The United States saw a small but worrying increase in unemployment claims last week, underlining the continuing struggles to recover from the mass layoffs caused by the coronavirus pandemic. 870,000 in the week ending September 19, just a small increase from the week before, but still a large number over the worst week of the global financial crisis 2008-2010. normally not qualified, only about 45,000 less than last week.
With Congress still locked in by providing more incentives to support consumers and businesses, and other data showing key sectors struggling to regain lost ground when businesses closed in March to stop Covid -19 warns economists that the state of the world's largest economy may deteriorate.
The increase in claims is "further evidence that the economy is slowing down c recovery," said Mohamed A. El-Erian of Allianz on Twitter, noting that the latest data went against analysts' expectation of a continued weekly decline this week.
But the trade department released data showing that the housing market continues its recovery undiminished, with sales of new homes in August growing above expectations at an annual rate of just over one million.
The closures of the business in March were catastrophic for the economy, leading to an increase in unemployment benefits to more than 6.8 million at the end of March and unemployment to increase.
The states' movement to reopen has led to some improvement, with claims falling below one million and unemployment at 8.4 percent in August.
The Ministry of Labor said that the insured unemployment rate, which indicates that people who actually receive benefits, fell only 0.1
In all, just over 26 million people received benefits during all the programs in the week ended 5 September.

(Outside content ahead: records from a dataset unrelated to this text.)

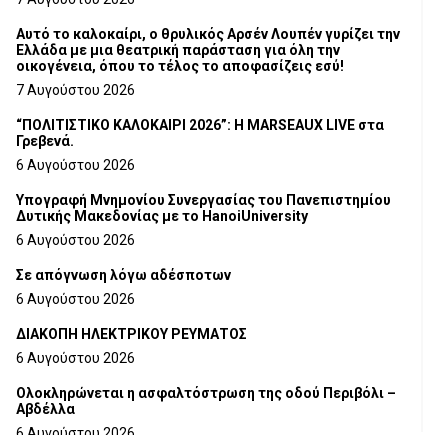
Αυτό το καλοκαίρι, ο θρυλικός Αρσέν Λουπέν γυρίζει την
Ελλάδα με μια θεατρική παράσταση για όλη την
οικογένεια, όπου το τέλος το αποφασίζεις εσύ!
7 Αυγούστου 2026
“ΠΟΛΙΤΙΣΤΙΚΟ ΚΑΛΟΚΑΙΡΙ 2026”: Η MARSEAUX LIVE στα
Γρεβενά.
6 Αυγούστου 2026
Υπογραφή Μνημονίου Συνεργασίας του Πανεπιστημίου
Δυτικής Μακεδονίας με το HanoiUniversity
6 Αυγούστου 2026
Σε απόγνωση λόγω αδέσποτων
6 Αυγούστου 2026
ΔΙΑΚΟΠΗ ΗΛΕΚΤΡΙΚΟΥ ΡΕΥΜΑΤΟΣ
6 Αυγούστου 2026
Ολοκληρώνεται η ασφαλτόστρωση της οδού Περιβόλι –
Αβδέλλα
6 Αυγούστου 2026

The $ 2.2 trillion CARES law passed in March included programs to support small businesses and provide extra money to unemployed workers, but those provisions have since expired, and Democrats and Republicans are stuck on how much more help they should provide.  Ian Shepherdson of Pantheon Macroeconomics called the latest data "disappointing and ominous", warning that the endurance of the coronavirus and the dead end in Washington could hurt the economy.
"Consumer spending – almost 70% of the economy – cannot continue to increase in the last pace following the end of improved unemployment benefits, and the recent rise in Covid cases and hospitalizations … threatens to trigger renewed restrictions on economic activity, "he wrote in an analysis.
A study released by the Pew Research Center on Thursday showed the extent of the economic damage in the United States, and found that a quarter of adults said they or someone in the household lost their job due to the pandemic.
Another 25 percent have had trouble paying bills and a third have had to dive into their savings for money since the downturn began. number of such difficulties, although the study acknowledged that some respondents may have encountered these problems before Covid-19. compared to July.
Given similarly positive momentum among existing home sales, Mickey Levy of Berenberg Capital Markets said he expected "favorable demographics and pent-up demand from younger cohorts to support medium-term housing demand."